As amusing as I would find it to really stick the boot into ‘Spirit of Eden’ (much as its adherents fawn and weep over it, I bet they use it more to test their hi-fi set-ups), if I’m honest, I can’t. I don’t dislike it. Bits of it are nice. Some bits of it sound lovely. On the whole though, it bores me every time I hear it. And every time I hear it, cold, hollow, I get more irritated by it, moving farther away from its supposed majesty when I’m expected to grow closer. One more listen down, one more step in the opposite direction.
Graham Listened: Like buses, you wait until rounds 37 and 38, then 2 come at once. Nick has already described much of how I feel about this record and done it much better than I ever could. One thing that I’ll never get back though, was the first (virginal?) listen to this record. I came to Talk Talk late in the day, so there was never that rush to get the new album and listen to it until you convinced yourself it was good. In my little flat in Exeter with my newly purchased “high-end” Goodmans CD player, I played this for the first time and was truly astonished. I went through a period when I would play it only when I could dedicate 100% attention, but following counselling, I am now able to play it as background music on the rare occasion.
Tom Listened: I have always been disappointed by the way I am so easily influenced by the opinions of others. Until Nick brought Spirit of Eden to record club, I have always considered it a near perfect album. However, having heard Rob’s enthusiastic dismissal of Talk Talk’s finest moment at record club made me begin to doubt myself…and I began to hear the record in a different way. Rather than submit to its glorious soundscapes and meticulously constructed songs I caught glimpses of what Rob was hearing. And, for a moment or two, it bothered me. Until the breathtaking Desire confirmed what I had always suspected – in this case he’s just plain wrong!
Spirit – how could I have ever doubted you?
As a young person, I’d never heard Spirit of Eden until I began to read comparisons to Talk Talk in several Wild Beasts reviews.
I wrote about the album in a more hagiographic mood back in 2011 (http://misplacedswag.wordpress.com/2011/12/11/talk-talk-spirit-of-eden-wild-beasts/), but now, with a bit less genuflection, I can appreciate the difficulty of really zoning into the album on a regular basis.
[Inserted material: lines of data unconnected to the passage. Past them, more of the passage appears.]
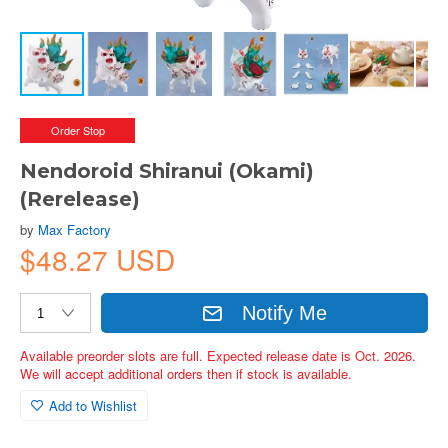
Order Stop
Nendoroid Shiranui (Okami)
(Rerelease)
by
Max Factory
$48.27 USD
Notify Me
Available preorder slots are full. Expected release date is Oct. 2026.
We will accept additional orders then if stock is available.
Add to Wishlist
Play it at the wrong moment, and I agree, it can sound a little hollow. But usually, I put it on and it swallows me up into its own strange universe, to enjoy to its full potential.
In such situations, I find it difficult to imagine people playing it just to test out their hi-fi: it’s so wracked with emotion, you can’t help but feel engrossed.
One more thing: I referred to the Tortoise connection in my piece too, and I still think it makes a lot of sense, except that, bereft of lyrics, I never feel so emotionally attached to Tortoise albums.